[MATERIAL FOR THIS TASK]
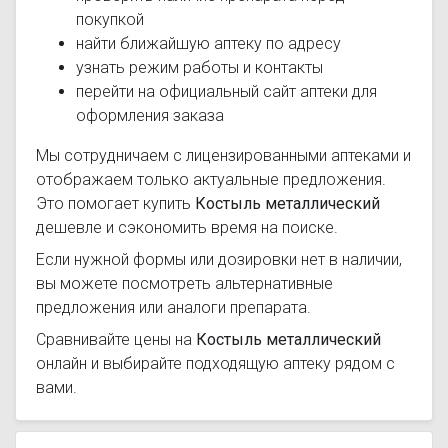
покупкой
найти ближайшую аптеку по адресу
узнать режим работы и контакты
перейти на официальный сайт аптеки для
оформления заказа
Мы сотрудничаем с лицензированными аптеками и
отображаем только актуальные предложения.
Это помогает купить
Костыль металлический
дешевле и сэкономить время на поиске.
Если нужной формы или дозировки нет в наличии,
вы можете посмотреть альтернативные
предложения или аналоги препарата.
Сравнивайте цены на
Костыль металлический
онлайн и выбирайте подходящую аптеку рядом с
вами.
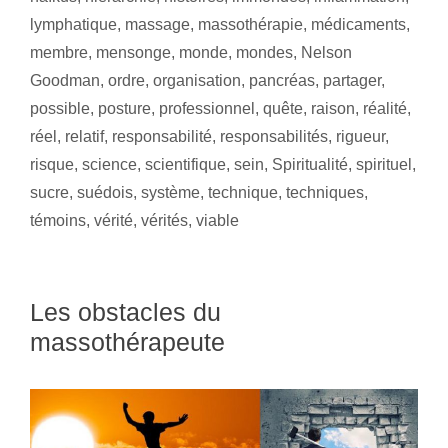
lymphatique
,
massage
,
massothérapie
,
médicaments
,
membre
,
mensonge
,
monde
,
mondes
,
Nelson
Goodman
,
ordre
,
organisation
,
pancréas
,
partager
,
possible
,
posture
,
professionnel
,
quête
,
raison
,
réalité
,
réel
,
relatif
,
responsabilité
,
responsabilités
,
rigueur
,
risque
,
science
,
scientifique
,
sein
,
Spiritualité
,
spirituel
,
sucre
,
suédois
,
système
,
technique
,
techniques
,
témoins
,
vérité
,
vérités
,
viable
Les obstacles du
massothérapeute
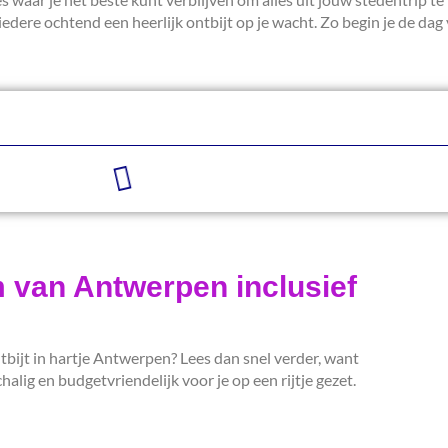
edere ochtend een heerlijk ontbijt op je wacht. Zo begin je de dag 
m van Antwerpen inclusief
tbijt in hartje Antwerpen? Lees dan snel verder, want
halig en budgetvriendelijk voor je op een rijtje gezet.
[/MATERIAL FOR THIS TASK]
• [TRY IT] Lines of the listing above that hold the string "предложения" should each be copied.

• [ANSWER SPACE]
отображаем только актуальные предложения.
предложения или аналоги препарата.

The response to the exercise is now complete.